The Palaeocene?–Lower Eocene succession is interpreted as mainly high-energy gravity flows that prograded southwards into an elongate basin, in which hemipelagic muds accumulated. The clastic material was mainly derived from basaltic to andesitic volcanics and pelagic carbonates (Figure ( k)). This material was eroded from the volcanic arc (Olur arc; see below), which was active along this part of the Eurasian continental margin during the Upper Cretaceous. The likely setting was a flexurally controlled foredeep that formed and infilled bordering the Eurasian margin during and soon after the final stages of emplacement of the oceanic rocks.
8.3. Eocene para-autochthonous successions
In the Erzincan area, the volcanic-sedimentary and the ophiolitic melange are, in places, unconformably overlain by a shallow-marine, mixed siliciclastic-carbonate succession, including nummulitic limestones and conglomerates (Sipikör Formation; up to 500 m thick). These sediments contain sediments from both the suture zone rocks (e.g. ophiolitic detritus) and from the Eurasian continental margin (e.g. metamorphic detritus). The succession is well dated as Late Palaeocene–Eocene (Okay & Şahintürk, Citation1997a; Rice et al., Citation2009). Locally, the contact with the underlying Sütpınar Formation appears to be conformable (Rice et al., Citation2009) and can be interpreted as a parallel unconformity. The Sipikör Formation lacks the N-vergent deformation seen in the underlying units of the suture zone and is terminated upwards by an N-dipping thrust (Rice et al., Citation2009). These sediments are broadly contemporaneous with the Late Paaleocene?–Early Eocene coarse clastic sediments beneath the ophiolite in the Kırdağ area (see above). The Late Palaeocene? – Early Eocene sediments overlying the ophiolites and melange can be interpreted as the infill of a thrust-top (piggyback basin) that existed during the final stages of emplacement of the oceanic rocks onto the Eurasian margin.

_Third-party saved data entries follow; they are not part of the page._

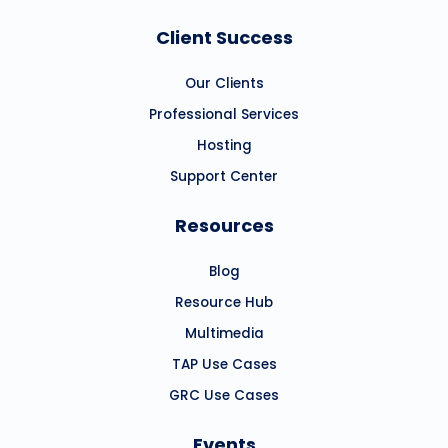
Client Success
Our Clients
Professional Services
Hosting
Support Center
Resources
Blog
Resource Hub
Multimedia
TAP Use Cases
GRC Use Cases
Events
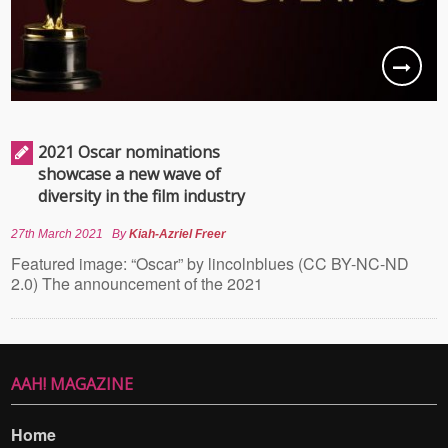
2021 Oscar nominations
showcase a new wave of
diversity in the film industry
27th March 2021
By
Kiah-Azriel Freer
Featured image: “Oscar” by lincolnblues (CC BY-NC-ND
2.0) The announcement of the 2021
AAH! MAGAZINE
Home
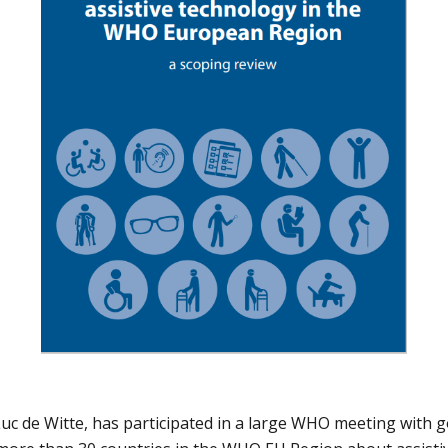
c de Witte, has participated in a large WHO meeting with 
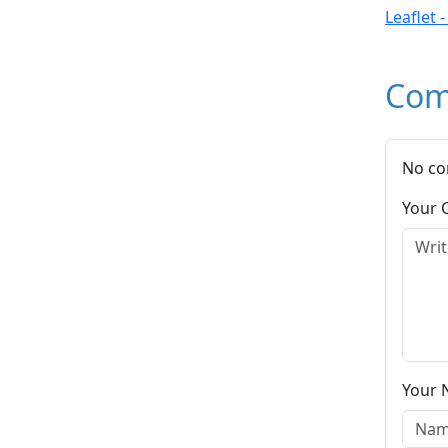
Leaflet 
Com
No co
Your
Your 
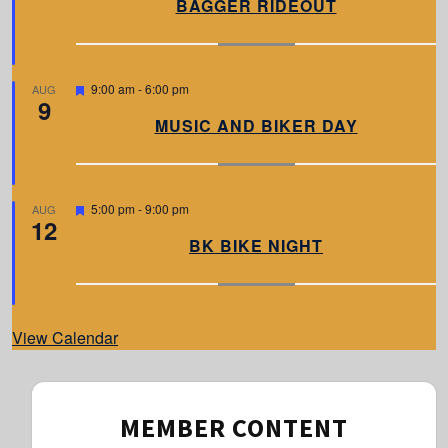
BAGGER RIDEOUT
t
u
r
e
d
F
9:00 am
-
6:00 pm
AUG
9
e
a
MUSIC AND BIKER DAY
t
u
r
e
d
F
5:00 pm
-
9:00 pm
AUG
12
e
a
BK BIKE NIGHT
t
u
r
e
d
View Calendar
MEMBER CONTENT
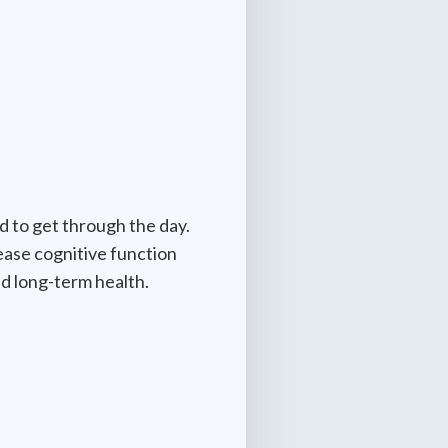
d to get through the day.
ease cognitive function
d long-term health.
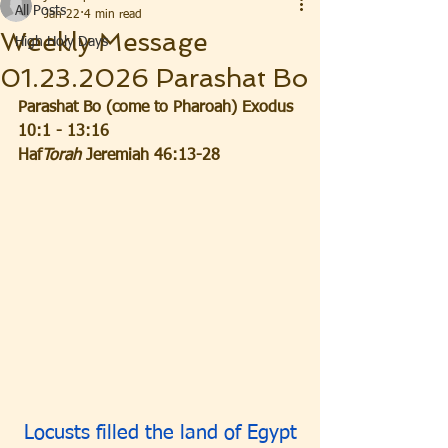
All Posts
Jan 22
4 min read
Weekly Message
High Holy Days
01.23.2026 Parashat Bo
Parashat Bo (come to Pharoah) Exodus 
10:1 - 13:16
Haf
Torah
 Jeremiah 46:13-28
Locusts filled the land of Egypt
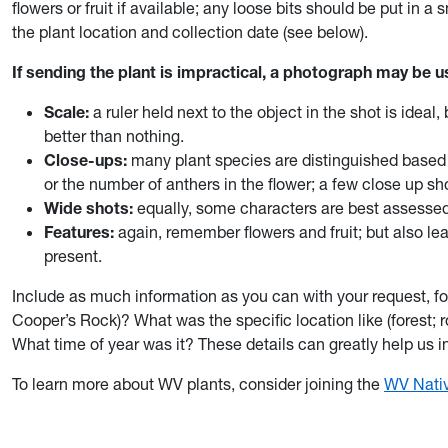
flowers or fruit if available; any loose bits should be put in 
the plant location and collection date (see below).
If sending the plant is impractical, a photograph may be u
Scale:
a ruler held next to the object in the shot is idea
better than nothing.
Close-ups:
many plant species are distinguished based 
or the number of anthers in the flower; a few close up sh
Wide shots:
equally, some characters are best assessed
Features:
again, remember flowers and fruit; but also le
present.
Include as much information as you can with your request, f
Cooper’s Rock)? What was the specific location like (forest;
What time of year was it? These details can greatly help us i
To learn more about WV plants, consider joining the
WV Nativ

There are several examples of similar Eocene successions, which are less well-dated. For example, in the Refahiye area (Figure ), serpentinised peridotite is mapped as being depositionally overlain by Eocene volcanogenic rocks (MTA, Citation2002). We observed well-bedded graded sandstones (gravity flows) and dark shales, locally passing upwards into andesitic breccia, conglomerate and andesitic flows. In the north, the succession is overthrust by ophiolitic rocks.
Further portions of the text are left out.